- Born: 1941 (age 84–85)
- Citizenship: United States
- Education: Allegheny College, University of Pennsylvania
- Known for: Research regarding fundamental constants and solid state physics
- Scientific career
- Fields: Physics, academic administration
- Workplaces: University of California, Irvine

= William H. Parker (physicist) =

American physicist

William H. Parker (born 1941) is an American professor of physics and academic administrator at the University of California, Irvine (UCI). Parker's earliest laboratory research involved seminal experiments that refined the precision of the measurements of fundamental constants. His later research focused on superconductors and other aspects of solid-state physics. In an administrative capacity at UCI, Parker has served in a variety of roles including as Dean, Department Chair, and Vice Chancellor.

== Education and research ==
Parker earned a bachelor's degree from Allegheny College in 1963. He obtained MS and PhD degrees from the University of Pennsylvania. He then joined the faculty of the Department of Physics and Astronomy at UCI in 1967 and he has remained there for his entire career. He was a Sloan Research Fellow from 1968 to 1970. In collaboration with Donald N. Langenberg and Barry N. Taylor, Parker used the alternating current Josephson effect to precisely measure e/h, the ratio of the elementary charge (e) to the Planck constant (h). This ratio could then also be used to refine the value of other fundamental constants such as the fine-structure constant (α). The new measurement of α removed a discrepancy between the theoretical and experimental values of the hyperfine splitting in the ground state of atomic hydrogen, one of the major unsolved problems of quantum electrodynamics at time.
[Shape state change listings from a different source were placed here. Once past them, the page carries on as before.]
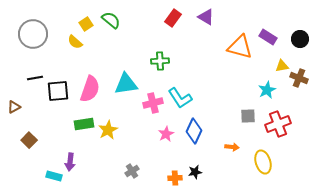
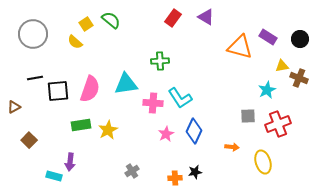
pink cross: rotated 18 degrees clockwise
green rectangle: moved 3 px left, 1 px down
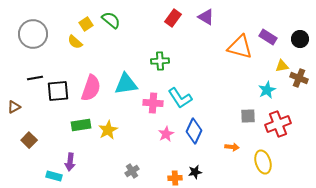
pink semicircle: moved 1 px right, 1 px up
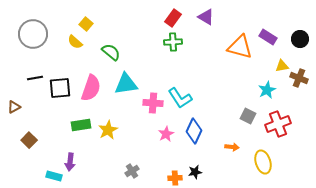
green semicircle: moved 32 px down
yellow square: rotated 16 degrees counterclockwise
green cross: moved 13 px right, 19 px up
black square: moved 2 px right, 3 px up
gray square: rotated 28 degrees clockwise
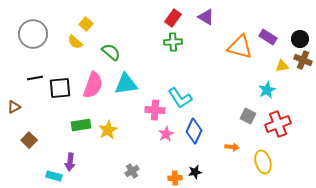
brown cross: moved 4 px right, 18 px up
pink semicircle: moved 2 px right, 3 px up
pink cross: moved 2 px right, 7 px down
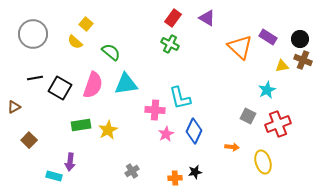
purple triangle: moved 1 px right, 1 px down
green cross: moved 3 px left, 2 px down; rotated 30 degrees clockwise
orange triangle: rotated 28 degrees clockwise
black square: rotated 35 degrees clockwise
cyan L-shape: rotated 20 degrees clockwise
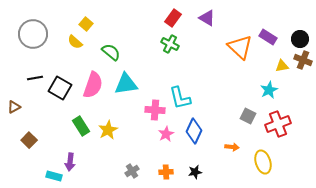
cyan star: moved 2 px right
green rectangle: moved 1 px down; rotated 66 degrees clockwise
orange cross: moved 9 px left, 6 px up
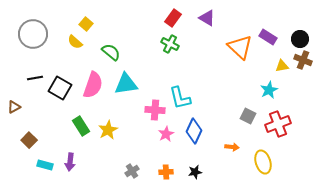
cyan rectangle: moved 9 px left, 11 px up
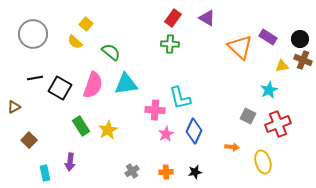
green cross: rotated 24 degrees counterclockwise
cyan rectangle: moved 8 px down; rotated 63 degrees clockwise
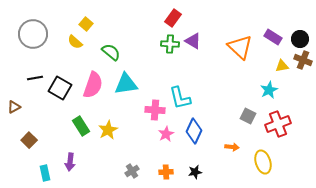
purple triangle: moved 14 px left, 23 px down
purple rectangle: moved 5 px right
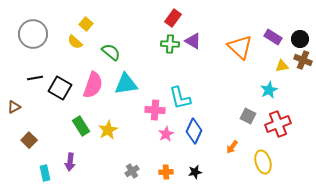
orange arrow: rotated 120 degrees clockwise
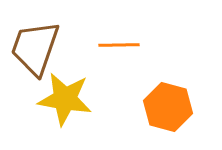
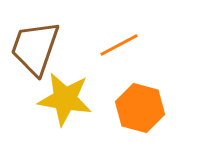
orange line: rotated 27 degrees counterclockwise
orange hexagon: moved 28 px left, 1 px down
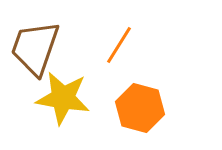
orange line: rotated 30 degrees counterclockwise
yellow star: moved 2 px left, 1 px up
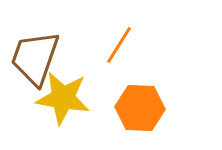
brown trapezoid: moved 10 px down
orange hexagon: rotated 12 degrees counterclockwise
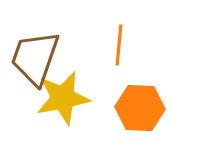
orange line: rotated 27 degrees counterclockwise
yellow star: rotated 20 degrees counterclockwise
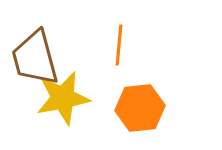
brown trapezoid: rotated 34 degrees counterclockwise
orange hexagon: rotated 9 degrees counterclockwise
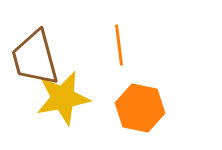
orange line: rotated 12 degrees counterclockwise
orange hexagon: rotated 18 degrees clockwise
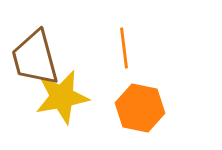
orange line: moved 5 px right, 3 px down
yellow star: moved 1 px left, 1 px up
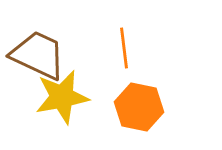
brown trapezoid: moved 3 px right, 3 px up; rotated 130 degrees clockwise
orange hexagon: moved 1 px left, 1 px up
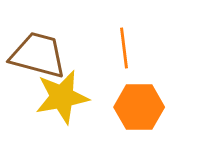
brown trapezoid: rotated 10 degrees counterclockwise
orange hexagon: rotated 12 degrees counterclockwise
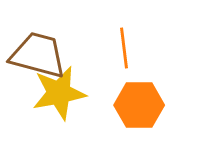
yellow star: moved 3 px left, 4 px up
orange hexagon: moved 2 px up
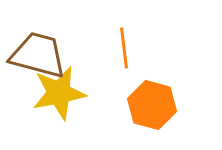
orange hexagon: moved 13 px right; rotated 15 degrees clockwise
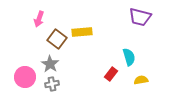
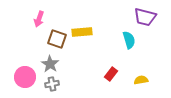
purple trapezoid: moved 5 px right
brown square: rotated 18 degrees counterclockwise
cyan semicircle: moved 17 px up
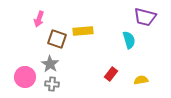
yellow rectangle: moved 1 px right, 1 px up
gray cross: rotated 16 degrees clockwise
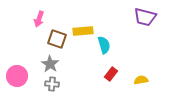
cyan semicircle: moved 25 px left, 5 px down
pink circle: moved 8 px left, 1 px up
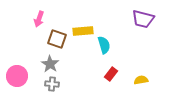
purple trapezoid: moved 2 px left, 2 px down
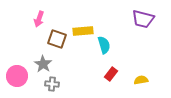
gray star: moved 7 px left
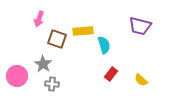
purple trapezoid: moved 3 px left, 7 px down
yellow semicircle: rotated 128 degrees counterclockwise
For this research, Parker received the John Price Wetherill Medal from the Franklin Institute in 1975. Parker's other research examined Josephson junctions and other aspects of low temperature physics including quasiparticle and phonon lifetimes, quasiparticle energy distribution in superconducting films, surface impedance, and thermal fluctuations in superconducting materials.

== Administration and teaching ==
At UCI, Parker has been Associate Vice Chancellor (1984 to 2000), Vice Chancellor for Research (2000–2006), Dean of Graduate Studies (2000 to 2006), Chair of the Department of Physics and Astronomy (2007 to 2012), and president of the university's Irvine Campus Housing Authority (1983–1990). He has won the Daniel G. Aldrich Jr. Distinguished University Service Award (1980 and 2008) and the UCI Medal (2009), UCI's highest award. Parker has twice won the School of Physical Sciences Outstanding Teacher Award.

Parker is coauthor of the book The Fundamental Constants and Quantum Electrodynamics.